A friend recently gave me a book by Tibetan Buddhist monk Yongey Mingyur Rinpoche called In Love with the World, almost every page of which is knocking me on my ass.

Mingyur tells the story of sneaking away from his monastery at the age of 36 to spend four years wandering India on foot, begging for food. On the second night, looking for a place to sleep in a crowded railroad station, he comes to an insight about the concept of home.

“I had wished to enter the Varanasi station with the ease that many people reserve for coming home after a hard day’s work,” he writes.

“Say you come home from a grueling day, or a long commute. You walk through the door, so grateful to find shelter from an uncontrollable world … But this station definitely did not feel like my clean, safe rooms in my monastery.”

For months, as he’d planned his first few days of wandering, he’d imagined the station would provide him a temporary feeling of comfort.

“We often get caught in the illusion that arriving at a pre-determined destination will end the mental agitation of feeling in-between. This happens when we do not know the continuity of awareness—or when we know but still lose connection.”

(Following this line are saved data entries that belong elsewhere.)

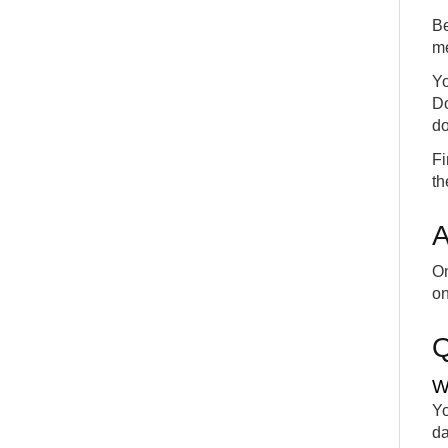
Be
me
Yo
Do
do
Fi
th
A
On
on
W
Yo
da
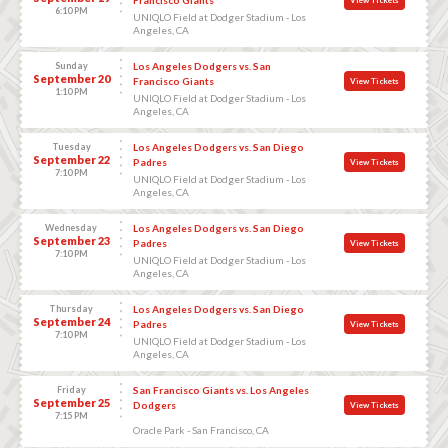
6:10 PM
UNIQLO Field at Dodger Stadium - Los
Angeles, CA
Sunday
Los Angeles Dodgers vs. San
September 20
Francisco Giants
View Tickets
1:10 PM
UNIQLO Field at Dodger Stadium - Los
Angeles, CA
Tuesday
Los Angeles Dodgers vs. San Diego
September 22
Padres
View Tickets
7:10 PM
UNIQLO Field at Dodger Stadium - Los
Angeles, CA
Wednesday
Los Angeles Dodgers vs. San Diego
September 23
Padres
View Tickets
7:10 PM
UNIQLO Field at Dodger Stadium - Los
Angeles, CA
Thursday
Los Angeles Dodgers vs. San Diego
September 24
Padres
View Tickets
7:10 PM
UNIQLO Field at Dodger Stadium - Los
Angeles, CA
Friday
San Francisco Giants vs. Los Angeles
September 25
Dodgers
View Tickets
7:15 PM
Oracle Park - San Francisco, CA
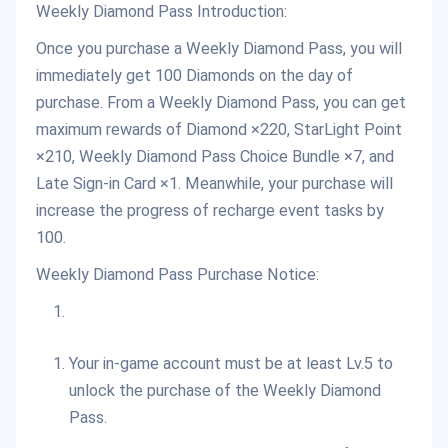
Weekly Diamond Pass Introduction:
Once you purchase a Weekly Diamond Pass, you will
immediately get 100 Diamonds on the day of
purchase. From a Weekly Diamond Pass, you can get
maximum rewards of Diamond ×220, StarLight Point
×210, Weekly Diamond Pass Choice Bundle ×7, and
Late Sign-in Card ×1. Meanwhile, your purchase will
increase the progress of recharge event tasks by
100.
Weekly Diamond Pass Purchase Notice:
Your in-game account must be at least Lv.5 to
unlock the purchase of the Weekly Diamond
Pass.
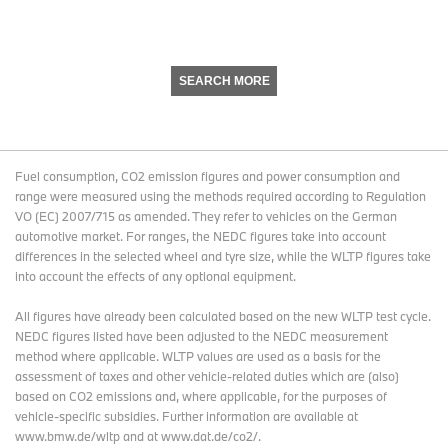
SEARCH MORE
Fuel consumption, CO2 emission figures and power consumption and
range were measured using the methods required according to Regulation
VO (EC) 2007/715 as amended. They refer to vehicles on the German
automotive market. For ranges, the NEDC figures take into account
differences in the selected wheel and tyre size, while the WLTP figures take
into account the effects of any optional equipment.
All figures have already been calculated based on the new WLTP test cycle.
NEDC figures listed have been adjusted to the NEDC measurement
method where applicable. WLTP values are used as a basis for the
assessment of taxes and other vehicle-related duties which are (also)
based on CO2 emissions and, where applicable, for the purposes of
vehicle-specific subsidies. Further information are available at
www.bmw.de/wltp and at www.dat.de/co2/.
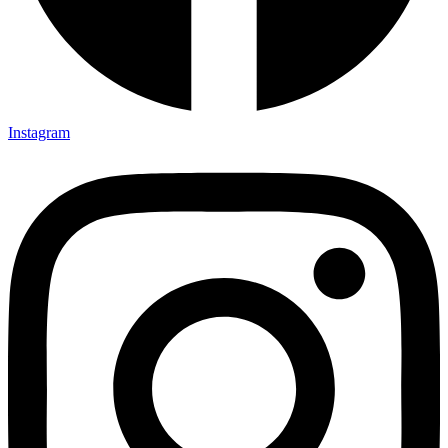
Instagram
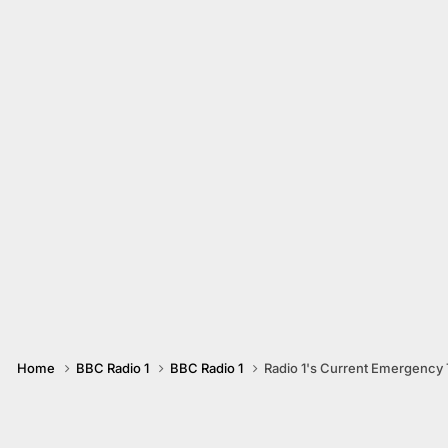
Home
BBC Radio 1
BBC Radio 1
Radio 1's Current Emergency T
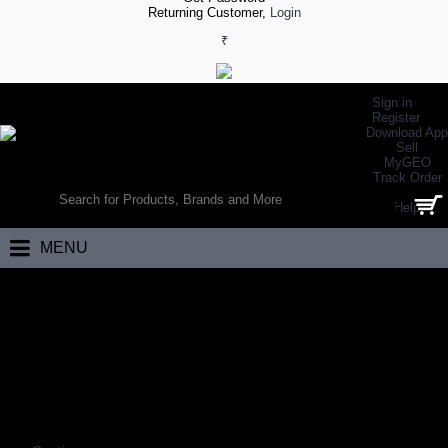
Returning Customer,
Login
₹
Sign in
Register
Download App
Sell
MyGEO
WORLD’S LARGEST ONLINE SPORTS, FITNESS & HEALTH STORE
Track Order
SEARCH
Help
0 item(s) - ₹0.00
MENU
Home
Electronics
Mobiles
MOBILES
Coming Soon…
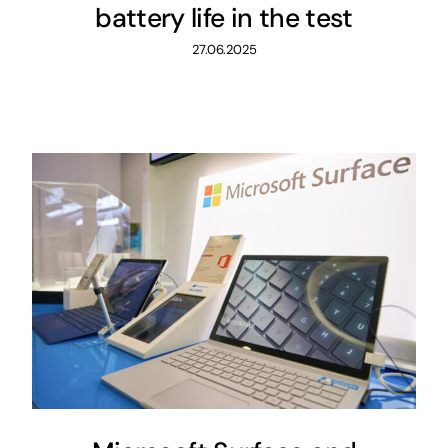
battery life in the test
27.06.2025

I can so relate. It seems like I’m almost constantly leaning into the future, thinking that once I get somewhere else—or make more money, or land the right job, or make more friends, or…—I’ll finally feel okay.

Once, when camping in one of the most beautiful places in the U.S., Arizona’s Oak Creek Canyon, I became so overwhelmed with anxiety that I packed up my stuff and drove an hour north to the closest town.

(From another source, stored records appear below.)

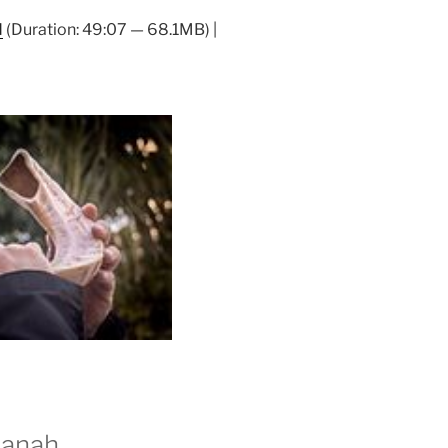
Arrow
d
(Duration: 49:07 — 68.1MB) |
keys
to
increase
or
decrease
volume.
hanah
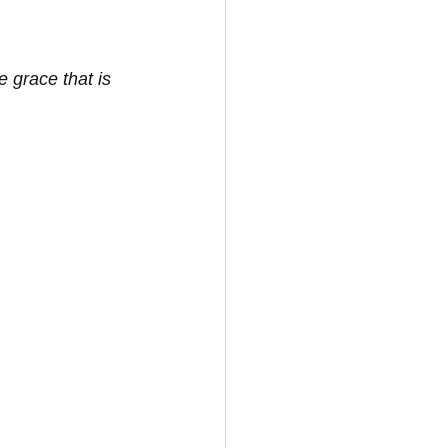
 grace that is 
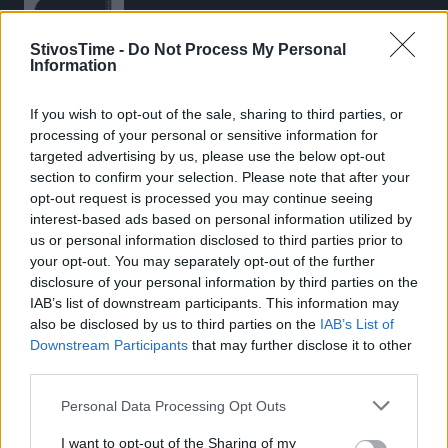
StivosTime -
Do Not Process My Personal
Information
If you wish to opt-out of the sale, sharing to third parties, or
Stivostime.GR
processing of your personal or sensitive information for
Καρνεάδου 25-29, 106 75, Αθήνα
targeted advertising by us, please use the below opt-out
section to confirm your selection. Please note that after your
opt-out request is processed you may continue seeing
interest-based ads based on personal information utilized by
Τηλέφωνο επικοινωνίας:
(+30) 697 203 3766 / (+30) 210 68 71
us or personal information disclosed to third parties prior to
000
your opt-out. You may separately opt-out of the further
disclosure of your personal information by third parties on the
info[at]stivostime.gr
IAB’s list of downstream participants. This information may
marketing[at]stivostime.gr
also be disclosed by us to third parties on the
IAB’s List of
Downstream Participants
that may further disclose it to other
third parties.
Personal Data Processing Opt Outs
ΚΑΤΗΓΟΡΙΕΣ
I want to opt-out of the Sharing of my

I’d been looking forward to a peaceful night under the stars for months as I planned the road trip. But I felt lonely, and also ashamed for feeling lonely at the ripe old age of 31.

Nothing would console me, not even the laughter of children playing with a puppy a few campsites over. I needed the familiarity of a bookstore to calm down—a Barnes & Noble, for God’s sake.

The reasons I leave the present moment are plenty.

Capitalism requires constant hustle. The American Dream is all about the “pursuit” of happiness, not happiness right here, right now. I grew up with middle class parents who valued working hard and saving money for retirement. There was a lot of holding back when I was young, waiting for “one day.”

But, in a sense, the reasons don’t matter. Exploring why we habitually lose connection is essential work, but it can become yet another way we leave the present moment.

That’s why I love mindfulness meditation, this practice for finding our way back to connection. For discovering a sense of home in any moment, anywhere. For staying in the “continuity of awareness.”

It’s not some intellectual pursuit or religious exercise. It gives us three tangible anchors in the present moment we can tie our rope to: breath, sound, and the body.

No matter what’s happening, we can come inward and observe the sensations of our body breathing. Or we can pause and listen. Or we can relax a particular part of our body and notice the sensations.

There really is a sense of home in every moment. Right here, right now, everything belongs, and nothing is missing. There’s nowhere else to be, nothing else to do.

The trick is finding our way back, over and over again, which is a lifelong practice.